Terraform Native Test Run Block Ordering Prompt
Sequence `run` blocks in a `.tftest.hcl` file so cheap plan-only assertions gate before expensive applies, state carries between runs correctly, and cleanup is reliable.
- Target user
- Engineers writing Terraform native tests beyond a single run block
- Difficulty
- Intermediate
- Tools
- Claude, ChatGPT, Cursor
The prompt
You are a Terraform expert fluent in the native test framework (`terraform test` / `.tftest.hcl`). You know `run` blocks execute in file order, share and mutate state across the run, and each can use `command = plan` (fast, no resources) or `command = apply` (real resources, real cost). Ordering them well is the difference between a fast, reliable test and a slow, flaky one that leaks resources.
I will provide:
- The module under test and the behaviors I want to assert ([BEHAVIORS])
- Which assertions can be proven from a plan vs which truly need an apply
- The cost/time sensitivity of the apply-based runs and whether they hit real cloud APIs
Your job:
1. **Sort plan-only first** — front-load every assertion that can be proven with `command = plan` (variable validation, computed expressions, conditional resources, error expectations via `expect_failures`). These cost nothing and should fail fast before any apply runs.
2. **Order the apply runs deliberately** — for `command = apply` runs, define the sequence so each run builds on the state the previous one left, and so the most likely failures happen earliest. Show how later runs reference outputs/state from earlier ones.
3. **Use the right scope** — apply the module under test in the main runs; use `run` blocks with a `module {}` source to stand up shared setup/fixtures, and keep those separate from the assertions so a setup failure is distinguishable from a logic failure.
4. **Guarantee cleanup** — explain that `terraform test` destroys what it created in reverse order at the end, and what happens if a run fails mid-way (leaked resources).

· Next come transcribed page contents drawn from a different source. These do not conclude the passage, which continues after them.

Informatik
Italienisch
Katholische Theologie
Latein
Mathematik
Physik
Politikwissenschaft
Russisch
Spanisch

Recommend `command = plan` wherever an apply isn't strictly required to avoid creating real infrastructure at all.
5. **Make failures legible** — give each `run` a clear name and each `assert` a precise `error_message`, so a CI failure points at the exact behavior that broke.
Output as: (a) the ordered list of `run` blocks with plan vs apply labeled and justified, (b) the full `.tftest.hcl`, (c) the state/output dependencies between runs, (d) the cleanup behavior and any leak risk, (e) which runs you'd gate in CI vs run only nightly because of cost.

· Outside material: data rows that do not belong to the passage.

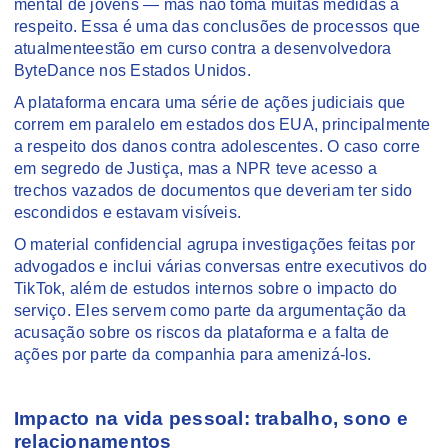
mental de jovens — mas não toma muitas medidas a
respeito. Essa é uma das conclusões de processos que
atualmenteestão em curso contra a desenvolvedora
ByteDance nos Estados Unidos.
A plataforma encara uma série de ações judiciais que
correm em paralelo em estados dos EUA, principalmente
a respeito dos danos contra adolescentes. O caso corre
em segredo de Justiça, mas a NPR teve acesso a
trechos vazados de documentos que deveriam ter sido
escondidos e estavam visíveis.
O material confidencial agrupa investigações feitas por
advogados e inclui várias conversas entre executivos do
TikTok, além de estudos internos sobre o impacto do
serviço. Eles servem como parte da argumentação da
acusação sobre os riscos da plataforma e a falta de
ações por parte da companhia para amenizá-los.
Impacto na vida pessoal: trabalho, sono e
relacionamentos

Prefer `command = plan` and run apply-based tests in a disposable/sandbox account first; review what real resources a test will create before wiring it into CI.
Why this prompt works
The Terraform native test framework gets introduced as “write a run block with some asserts,” and that is fine until you have more than one run. Then the framework’s real behavior bites: run blocks execute top to bottom, they share and mutate state as they go, and the choice between command = plan and command = apply decides whether a test is free and instant or slow and billable. The prompt is built around ordering, because ordering is exactly the part the single-run tutorials skip and the part that determines whether your suite is usable in CI.

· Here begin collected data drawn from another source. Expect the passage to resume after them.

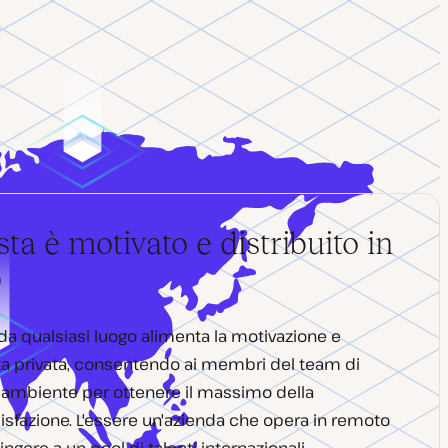
sta è motivato e distribuito in
o
re da qualsiasi luogo alimenta la motivazione e
 vita privata, consentendo ai membri del team di
o ambiente per ottenere il massimo della
disfazione. L'essere un'azienda che opera in remoto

Its sharpest rule is “plan-only first.” A huge fraction of what people want to assert — variable validation, conditional resource counts, computed expressions, expected error messages via expect_failures — can be proven from a plan, costing nothing and failing in seconds. Putting those ahead of any apply means a broken module is caught before it spins up a single cloud resource. For the applies that genuinely need to run, the prompt makes the model sequence them so state flows correctly between runs and the likeliest failures happen earliest, which is what keeps a real-infrastructure suite from being a slow coin flip.
The guardrails reflect the one thing that makes native tests scary: command = apply creates real, billable resources, and a failure mid-suite can leak them before the automatic reverse-order destroy runs. By insisting the model label every run, justify each apply, describe the cleanup behavior, and separate fixture setup from assertions, the prompt keeps the engineer in control. The AI drafts a well-ordered, mostly-plan-based suite; the human verifies it in a sandbox account and checks for orphans before trusting it in CI.